Si Serge Gainsbourg était un grand fumeur de Gitanes, Gabin, lui, préférait les Gauloises
Gabin est né à Ambovombe Androy, le 23 août 1948. En fait, je l’ai connu grâce aussi à Latimer Rangers, ce journaliste antandroy pas comme les autres, interdit d’antenne à la radio nationale durant 11 ans, sous le régime Ratsiraka, à cause de ses reportages en direct et aux réponses tout aussi directes des gens interviewés. Il avait à peine 17 ans lorsqu’il trouva sa voie artisitique, en créant le Groupe artistique de l’Androy ou GM. Déjà, il savait que, pour préserver une identité culturelle propre, il fallait puiser dans ses racines traditionnelles propres. C’est en 1972 que ses compositions originales sont enfin remarquées.

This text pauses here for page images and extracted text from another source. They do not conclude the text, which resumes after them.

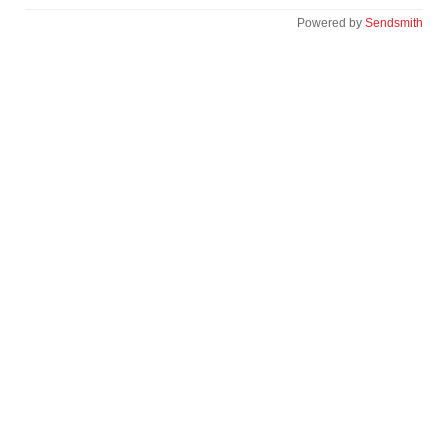
Powered by
Sendsmith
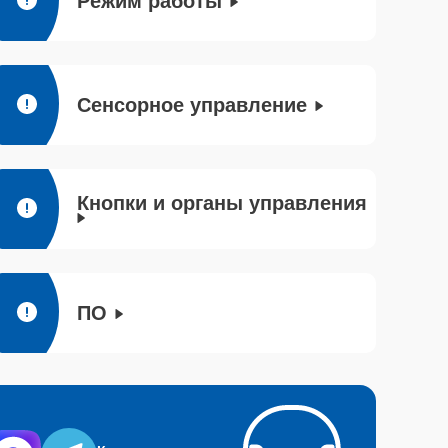
Режим работы
Сенсорное управление
Кнопки и органы управления
ПО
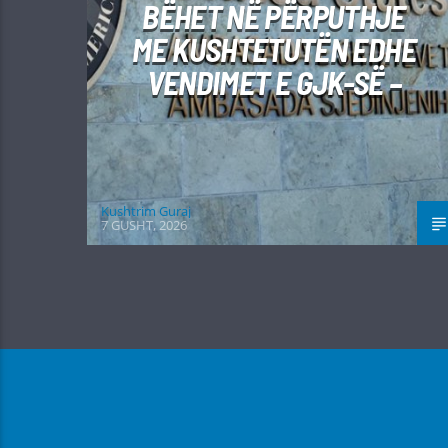
BËHET NË PËRPUTHJE
ME KUSHTETUTËN EDHE
VENDIMET E GJK-SË –
Kushtrim Guraj
7 GUSHT, 2026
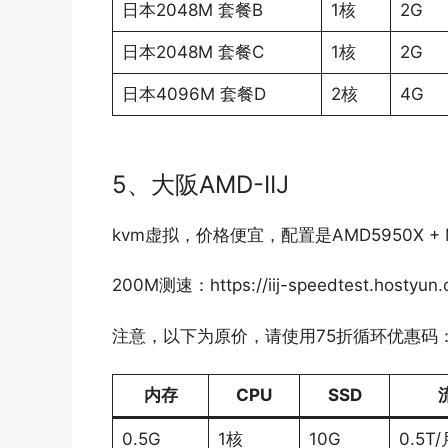
日本2048M 套餐B
1核
2G
日本2048M 套餐C
1核
2G
日本4096M 套餐D
2核
4G
5、大阪AMD-IIJ
kvm虚拟，价格便宜，配置是AMD5950X + M.
200M测速：https://iij-speedtest.hostyun.
注意，以下为原价，请使用75折循环优惠码
内存
CPU
SSD
0.5G
1核
10G
0.5T/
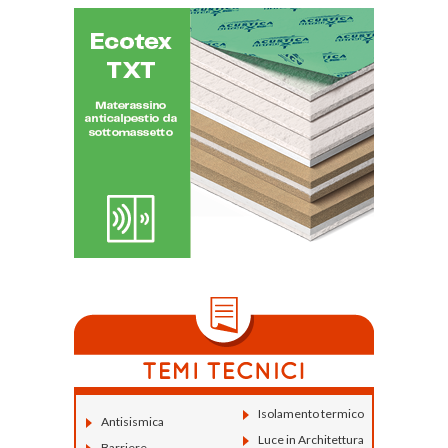
Isolamento termico
Antisismica
Luce in Architettura
Barriere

Il participera, entre autres, aux festivals MASA (Marché des arts du spectacle africain) et donnera même des cours dans des écoles de France et de Navarre ! Les gens de la Maison de la Culture d’Amiens, de la Cité de la musique de Paris se souviendront sûrement de lui… Il faut dire qu’il avait intégré dans ses compositions les harmonies vocales spécifiques au Sud de Madagascar a capela. Parce qu’il était membre d’une chorale de l’église protestante très connue du canal du Mozambique (Toliara) aux rives de l’Océan Indien (Taolagnaro ex-Fort-Dauphin).

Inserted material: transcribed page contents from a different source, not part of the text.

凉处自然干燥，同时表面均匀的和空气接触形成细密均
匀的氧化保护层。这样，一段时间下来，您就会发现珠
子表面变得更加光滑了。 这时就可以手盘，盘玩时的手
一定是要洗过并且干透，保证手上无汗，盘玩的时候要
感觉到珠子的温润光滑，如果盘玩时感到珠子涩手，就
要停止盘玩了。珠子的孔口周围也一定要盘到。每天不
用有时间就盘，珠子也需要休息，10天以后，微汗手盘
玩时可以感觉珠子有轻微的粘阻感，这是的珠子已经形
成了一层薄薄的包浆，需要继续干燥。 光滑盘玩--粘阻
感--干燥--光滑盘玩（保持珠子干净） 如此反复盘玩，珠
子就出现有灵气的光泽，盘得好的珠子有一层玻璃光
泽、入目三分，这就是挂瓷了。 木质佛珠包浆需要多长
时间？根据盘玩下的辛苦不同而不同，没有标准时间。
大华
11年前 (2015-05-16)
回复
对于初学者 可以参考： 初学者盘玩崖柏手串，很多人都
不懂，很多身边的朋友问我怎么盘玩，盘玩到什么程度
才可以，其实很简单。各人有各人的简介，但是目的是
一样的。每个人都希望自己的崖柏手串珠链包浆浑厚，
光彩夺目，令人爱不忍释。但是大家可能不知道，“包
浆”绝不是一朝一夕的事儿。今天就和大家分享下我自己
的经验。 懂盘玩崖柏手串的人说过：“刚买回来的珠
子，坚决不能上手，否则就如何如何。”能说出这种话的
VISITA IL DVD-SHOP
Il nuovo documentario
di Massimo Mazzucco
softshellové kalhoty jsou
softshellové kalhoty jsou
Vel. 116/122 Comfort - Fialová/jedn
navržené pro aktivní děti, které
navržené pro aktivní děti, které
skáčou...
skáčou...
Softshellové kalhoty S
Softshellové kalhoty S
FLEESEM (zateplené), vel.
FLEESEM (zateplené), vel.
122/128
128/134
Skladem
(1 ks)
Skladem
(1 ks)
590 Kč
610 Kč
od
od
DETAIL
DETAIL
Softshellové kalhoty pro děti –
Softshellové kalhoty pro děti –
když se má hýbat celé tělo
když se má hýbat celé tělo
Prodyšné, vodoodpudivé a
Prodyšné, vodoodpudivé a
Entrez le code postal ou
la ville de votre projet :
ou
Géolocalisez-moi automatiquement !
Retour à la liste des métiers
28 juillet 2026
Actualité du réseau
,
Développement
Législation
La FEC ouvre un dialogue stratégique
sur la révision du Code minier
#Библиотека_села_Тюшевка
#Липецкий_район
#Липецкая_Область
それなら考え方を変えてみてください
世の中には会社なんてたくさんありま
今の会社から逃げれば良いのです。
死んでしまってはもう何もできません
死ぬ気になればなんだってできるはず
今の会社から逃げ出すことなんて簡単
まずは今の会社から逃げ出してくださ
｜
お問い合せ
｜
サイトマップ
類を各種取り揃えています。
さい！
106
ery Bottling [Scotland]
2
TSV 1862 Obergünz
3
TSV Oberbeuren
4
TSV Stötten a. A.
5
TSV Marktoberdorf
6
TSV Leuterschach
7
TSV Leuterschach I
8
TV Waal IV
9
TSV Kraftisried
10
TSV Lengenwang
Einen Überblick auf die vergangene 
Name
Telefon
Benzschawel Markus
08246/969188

C’est en 1974, à 26 ans qu’il fonde le groupe Vaovy, avec Jean Désiré. Il s’agit d’une essence endémique bien malgache. Du bois quoi ! En réalité, le Vaovy, chez les Antandroy, est taillé en forme de récipient pour transporter de l’eau potable, élément de la vie, rarissime dans ce royaume du « Kere » (malnutrition et famine réunies) et des épineux (le rohy est un arbre épineux et Androy signifie littéralement dans les épineux.
Ainsi les Antandroy sont constitue le peuple qui y vit). Mais le Vaovy possède également des vertus pour guérir les maux de dents. On dit que (je n’aime pas cette expression) le Vaovy avait servi de bêche pour travailler le peu de terres arables là-bas. Enfin, le Vaovy a servi et sert encore à la fabrication des charrettes à zébus. Et il a même servi pour fabriquer des couteaux pour découper ces bêtes à bosse ! Etonnant.
Pour en revenir à la musique, Gabin ajoute des instruments électriques et électroniques aux instruments traditionnels à cordes et à percussion. C’est le bide total de la part du public car Gabin était trop en avance en regard de se qui se passe de nos jours. Mais, Mine de rien, Vaovy a, à son actif, cinq 45 tours vinyl. « Lahimora Ko lay », « Androy tane Mileven-drano », « Omeo Rano », « Salakao » (maintes fois repris), « Talignere ».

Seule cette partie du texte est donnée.